Problem description => Only one stretch of the data below is needed. Output the lines from the one with "Происшествия" up to and including the one with "Doznajte više", exactly as they stand.

Dataset excerpts =>

━━━━━━━━━━━━━━━━━━━━━━━━━━━━━━

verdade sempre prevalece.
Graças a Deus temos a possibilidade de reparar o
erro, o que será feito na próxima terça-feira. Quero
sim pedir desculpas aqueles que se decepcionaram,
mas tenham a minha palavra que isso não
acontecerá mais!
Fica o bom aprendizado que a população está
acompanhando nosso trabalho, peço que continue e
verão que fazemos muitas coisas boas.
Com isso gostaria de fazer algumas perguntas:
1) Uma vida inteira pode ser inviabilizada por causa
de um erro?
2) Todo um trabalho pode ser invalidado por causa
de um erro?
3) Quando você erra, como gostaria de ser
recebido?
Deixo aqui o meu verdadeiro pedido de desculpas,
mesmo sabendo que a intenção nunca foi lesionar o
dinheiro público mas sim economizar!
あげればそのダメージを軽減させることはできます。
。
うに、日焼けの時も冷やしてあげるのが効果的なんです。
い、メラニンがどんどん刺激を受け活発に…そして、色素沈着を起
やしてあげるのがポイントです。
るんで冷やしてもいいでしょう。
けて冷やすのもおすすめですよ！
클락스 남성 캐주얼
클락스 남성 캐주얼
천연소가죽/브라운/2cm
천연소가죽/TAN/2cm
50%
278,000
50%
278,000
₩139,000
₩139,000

━━━━━━━━━━━━━━━━━━━━━━━━━━━━━━

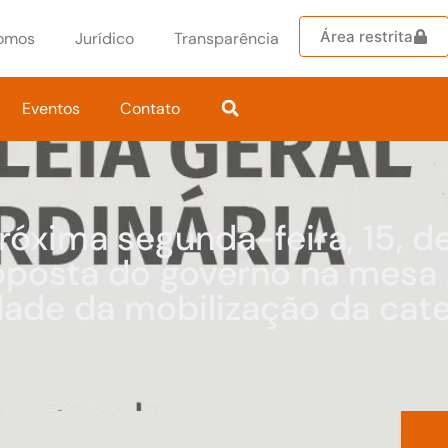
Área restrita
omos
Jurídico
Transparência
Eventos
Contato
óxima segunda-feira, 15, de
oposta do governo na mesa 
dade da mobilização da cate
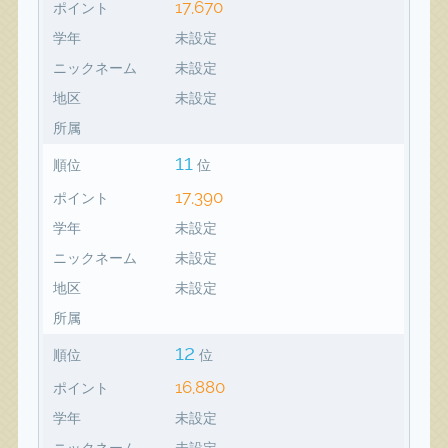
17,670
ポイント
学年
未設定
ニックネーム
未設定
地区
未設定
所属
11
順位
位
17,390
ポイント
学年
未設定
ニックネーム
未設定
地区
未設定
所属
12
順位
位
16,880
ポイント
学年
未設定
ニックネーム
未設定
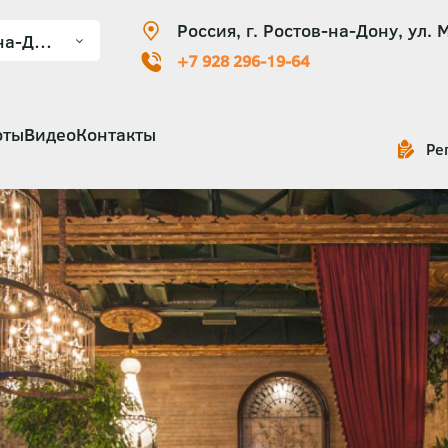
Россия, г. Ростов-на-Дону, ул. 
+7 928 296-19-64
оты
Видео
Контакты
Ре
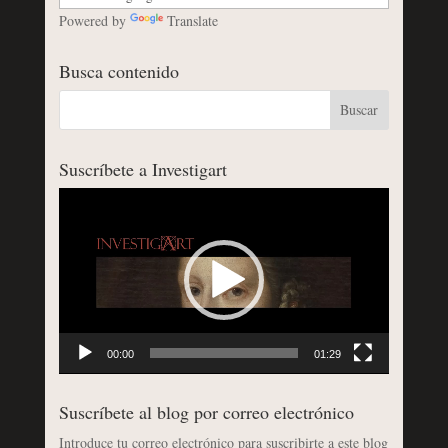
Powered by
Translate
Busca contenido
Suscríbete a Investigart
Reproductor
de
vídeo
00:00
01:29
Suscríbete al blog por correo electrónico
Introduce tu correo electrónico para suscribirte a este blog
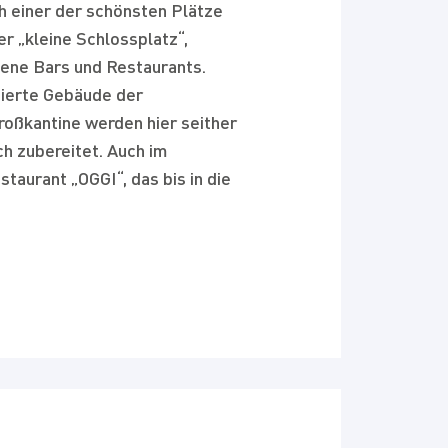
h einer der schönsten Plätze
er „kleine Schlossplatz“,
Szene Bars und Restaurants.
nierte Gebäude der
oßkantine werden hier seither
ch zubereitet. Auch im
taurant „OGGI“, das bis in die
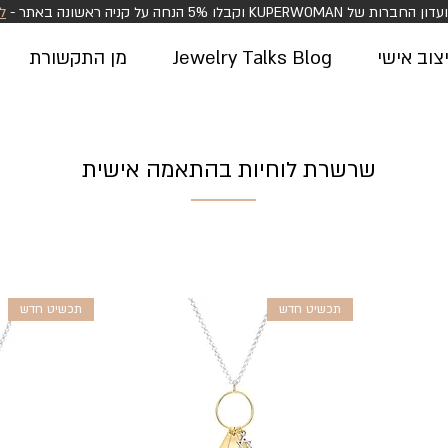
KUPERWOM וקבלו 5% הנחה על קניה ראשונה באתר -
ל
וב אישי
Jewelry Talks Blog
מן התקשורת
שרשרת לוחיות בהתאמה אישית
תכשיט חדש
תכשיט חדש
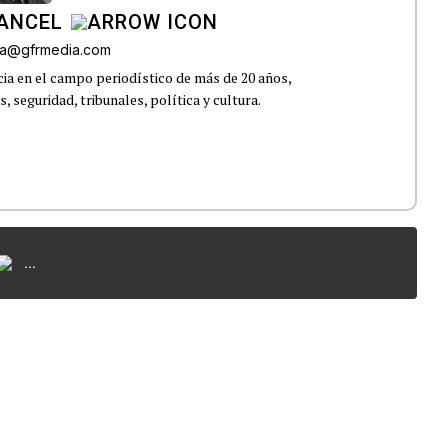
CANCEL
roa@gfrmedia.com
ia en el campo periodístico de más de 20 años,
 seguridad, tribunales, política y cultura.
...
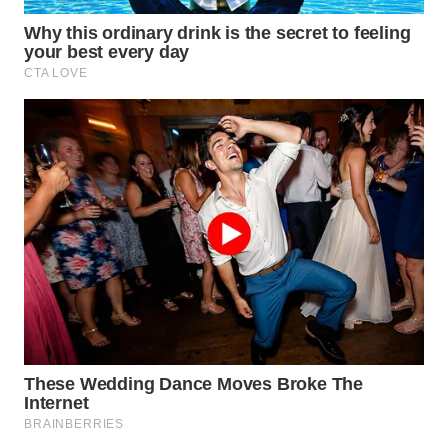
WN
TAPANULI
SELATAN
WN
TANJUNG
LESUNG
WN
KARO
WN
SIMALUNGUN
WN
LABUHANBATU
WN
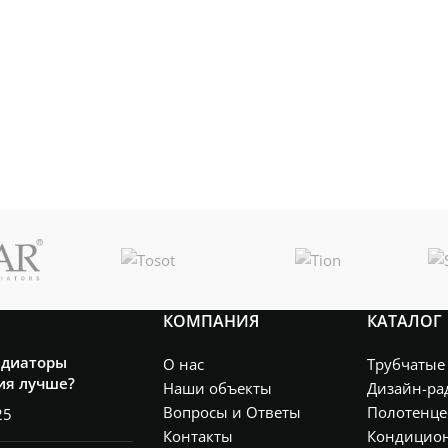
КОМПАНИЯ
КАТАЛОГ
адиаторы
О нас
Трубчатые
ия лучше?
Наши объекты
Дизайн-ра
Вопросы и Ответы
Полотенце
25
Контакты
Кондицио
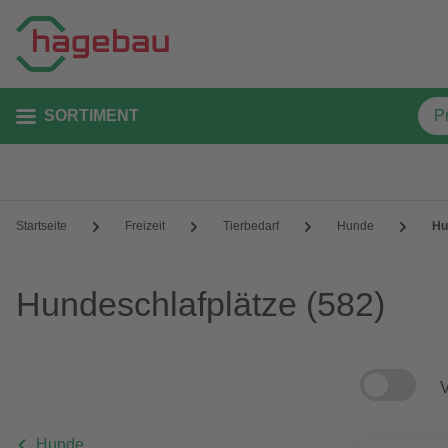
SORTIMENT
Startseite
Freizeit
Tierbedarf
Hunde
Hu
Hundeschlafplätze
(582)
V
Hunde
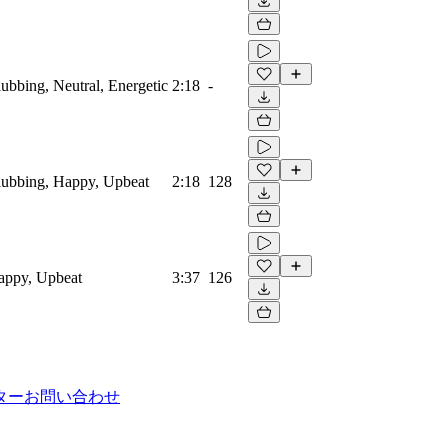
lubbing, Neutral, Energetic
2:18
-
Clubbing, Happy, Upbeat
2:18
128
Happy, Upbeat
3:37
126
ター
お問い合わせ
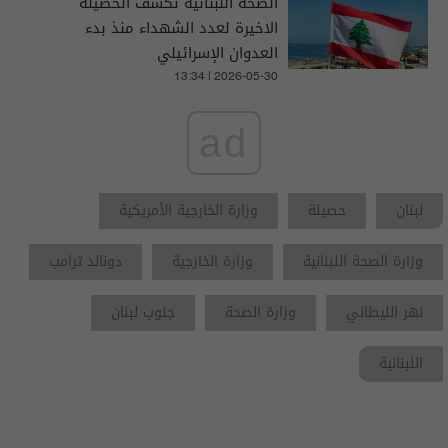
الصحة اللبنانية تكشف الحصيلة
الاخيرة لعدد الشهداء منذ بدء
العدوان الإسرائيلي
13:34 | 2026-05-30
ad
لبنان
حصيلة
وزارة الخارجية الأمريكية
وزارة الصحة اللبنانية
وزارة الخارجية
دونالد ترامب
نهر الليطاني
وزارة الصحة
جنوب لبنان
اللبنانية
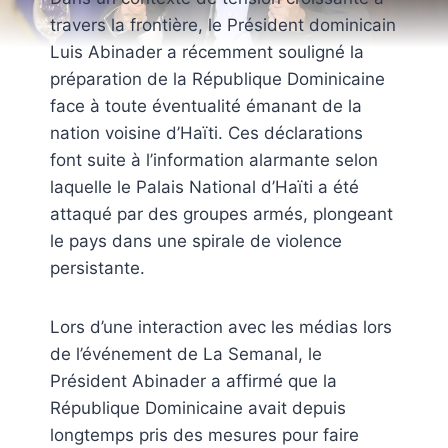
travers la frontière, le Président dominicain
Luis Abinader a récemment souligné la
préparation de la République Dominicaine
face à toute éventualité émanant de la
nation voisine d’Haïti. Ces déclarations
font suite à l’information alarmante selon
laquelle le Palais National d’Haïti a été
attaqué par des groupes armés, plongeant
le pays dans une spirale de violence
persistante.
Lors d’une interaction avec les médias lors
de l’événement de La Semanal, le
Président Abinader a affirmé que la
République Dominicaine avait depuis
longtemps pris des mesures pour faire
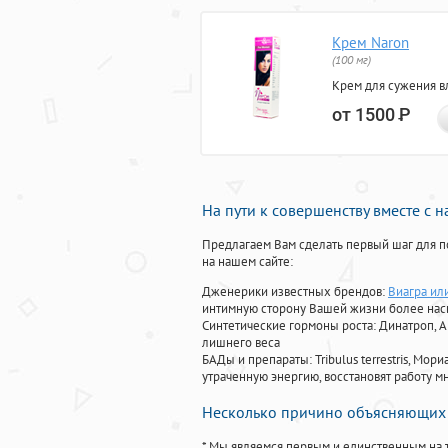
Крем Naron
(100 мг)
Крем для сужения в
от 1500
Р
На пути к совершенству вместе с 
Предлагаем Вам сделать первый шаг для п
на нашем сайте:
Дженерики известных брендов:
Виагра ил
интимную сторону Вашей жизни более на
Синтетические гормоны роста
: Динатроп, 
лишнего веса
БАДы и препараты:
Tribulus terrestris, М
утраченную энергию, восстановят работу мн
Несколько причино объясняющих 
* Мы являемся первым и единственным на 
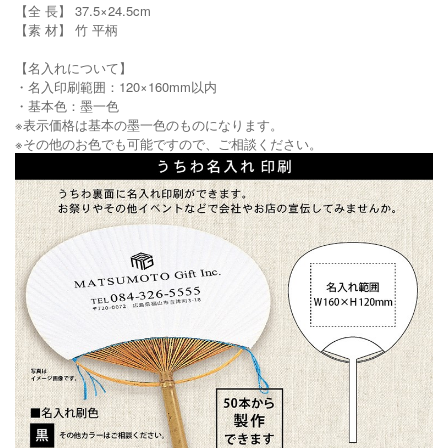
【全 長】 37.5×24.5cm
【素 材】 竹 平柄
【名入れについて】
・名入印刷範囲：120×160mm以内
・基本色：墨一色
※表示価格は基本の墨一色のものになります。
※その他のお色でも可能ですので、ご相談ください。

━━━━━━━━━━━━━━━━━━━━━━━━━━━━━━

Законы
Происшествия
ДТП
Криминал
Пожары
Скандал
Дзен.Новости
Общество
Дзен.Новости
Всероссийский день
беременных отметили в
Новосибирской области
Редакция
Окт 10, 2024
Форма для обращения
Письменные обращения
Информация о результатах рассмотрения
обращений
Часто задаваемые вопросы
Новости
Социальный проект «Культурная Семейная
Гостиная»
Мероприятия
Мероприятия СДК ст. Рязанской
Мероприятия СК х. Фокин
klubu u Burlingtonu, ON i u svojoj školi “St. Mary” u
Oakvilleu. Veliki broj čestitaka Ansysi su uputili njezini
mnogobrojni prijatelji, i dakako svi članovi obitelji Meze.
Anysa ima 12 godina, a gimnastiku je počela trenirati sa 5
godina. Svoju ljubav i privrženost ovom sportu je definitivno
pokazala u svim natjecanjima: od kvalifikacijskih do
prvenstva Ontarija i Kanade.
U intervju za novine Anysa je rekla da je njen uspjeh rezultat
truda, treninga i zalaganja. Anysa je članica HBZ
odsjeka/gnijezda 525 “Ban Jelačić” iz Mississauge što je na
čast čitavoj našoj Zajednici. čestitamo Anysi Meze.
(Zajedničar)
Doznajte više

━━━━━━━━━━━━━━━━━━━━━━━━━━━━━━

Exercise answer =>
Происшествия
ДТП
Криминал
Пожары
Скандал
Дзен.Новости
Общество
Дзен.Новости
Всероссийский день
беременных отметили в
Новосибирской области
Редакция
Окт 10, 2024
Форма для обращения
Письменные обращения
Информация о результатах рассмотрения
обращений
Часто задаваемые вопросы
Новости
Социальный проект «Культурная Семейная
Гостиная»
Мероприятия
Мероприятия СДК ст. Рязанской
Мероприятия СК х. Фокин
klubu u Burlingtonu, ON i u svojoj školi “St. Mary” u
Oakvilleu. Veliki broj čestitaka Ansysi su uputili njezini
mnogobrojni prijatelji, i dakako svi članovi obitelji Meze.
Anysa ima 12 godina, a gimnastiku je počela trenirati sa 5
godina. Svoju ljubav i privrženost ovom sportu je definitivno
pokazala u svim natjecanjima: od kvalifikacijskih do
prvenstva Ontarija i Kanade.
U intervju za novine Anysa je rekla da je njen uspjeh rezultat
truda, treninga i zalaganja. Anysa je članica HBZ
odsjeka/gnijezda 525 “Ban Jelačić” iz Mississauge što je na
čast čitavoj našoj Zajednici. čestitamo Anysi Meze.
(Zajedničar)
Doznajte više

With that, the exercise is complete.